I haven't posted any pictures in a while. Well, I haven't done much with the blog in a while, but, more to the point, I have some pictures I took over the last couple months that I guess I intended to blog, but never did. And I also have two I took this morning.
My okra has succumbed to frost, and I don't think the tomato is long for the world (it's still ripening tomatoes, at about 1/3 normal speed, but we've had three frosts so far and it has managed to survive. I don't expect it make it to Thanksgiving but I'm also not going to complain if it does).But with the end of one season comes the start of another, and I have Brussels sprouts and arugula and fun things like that.
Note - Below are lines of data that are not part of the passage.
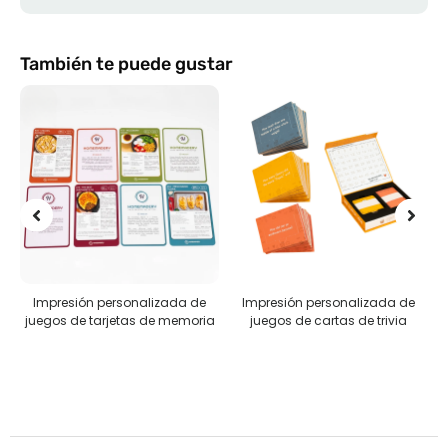
También te puede gustar
ada de
Impresión personalizada de
Rompecabezas personaliza
 memoria
juegos de cartas de trivia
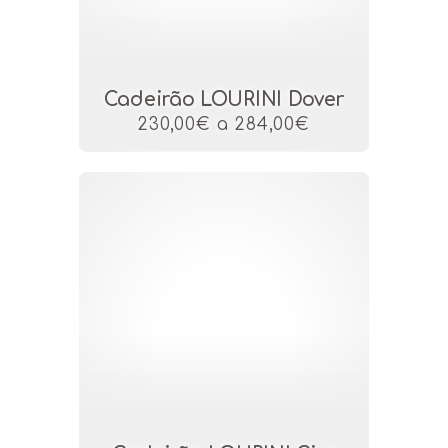
Cadeirão LOURINI Dover
230,00€ a 284,00€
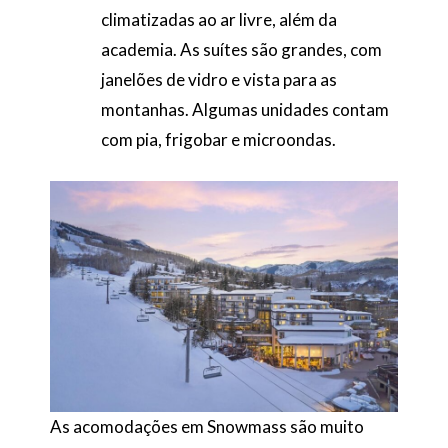
climatizadas ao ar livre, além da
academia. As suítes são grandes, com
janelões de vidro e vista para as
montanhas. Algumas unidades contam
com pia, frigobar e microondas.
As acomodações em Snowmass são muito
And, this amusing little seedling. This is a red buckeye (Aesculus pavia), not a tree I even had on my list of trees to try to grow, mainly because my list is a couple years old and I don't know of any red buckeyes around here. But I collected this seed from a buckeye tree up at Biltmore, in Asheville, about six weeks ago. I brought it home. It sat on the kitchen counter for about three weeks. According to my notes the seeds need to be kept moist and planted immediately; if they dry out at all, they die. Very finicky seeds apparently.
Or not. I soaked it overnight and stuck it in a pot and figured there was no way it would grow. But here we are! I have no idea what this is going to turn into--I can't even tell if those are leaves or what. But it's sort of exciting. (The plant next to it is New Jersey Tea (Ceanothus americanus), which has been growing for about two months. I have several of them sprouted now and I'm looking forward to actually trying the tea from them next winter.)
Back in the summer I made several ratatouilles. They were all delicious. I should post a recipe sometime. But it's a lot easier to just post this picture of the stew in the pot. So colorful. Of course summer is over; now it's gumbo season, so I'll have to blog the next time I make one of those.
I grew a lot of vegetables this summer and enjoyed them (the tomatoes and tabasco peppers were particularly great), but nothing was as exciting as this.I have three grape vines in pots here; some year soon they'll go into the ground but grape vines can live for 100 years or more so they'll be fine in pots for a few. How exciting to harvest my own grapes off my own vines... while living in an apartment. They were really good, too--although they were sold to me as "seedless," and they are anything but. But these are Concord grapes, the native Vitis labrusca, the ones Alton Brown talks about in the tv commercials for Welch's. Maybe some year the vines will be big enough to get enough grapes to try a few bottles of homemade wine. Not any time soon, though.
I've mentioned Schrodinger before. He needs a picture. Like all black cats he is very difficult to photograph. Most of my pictures of him are a black smudge with glowing green eyes. I have not yet managed to get a picture that matches up with the best picture ever taken of his mother, Batgirl, but eventually.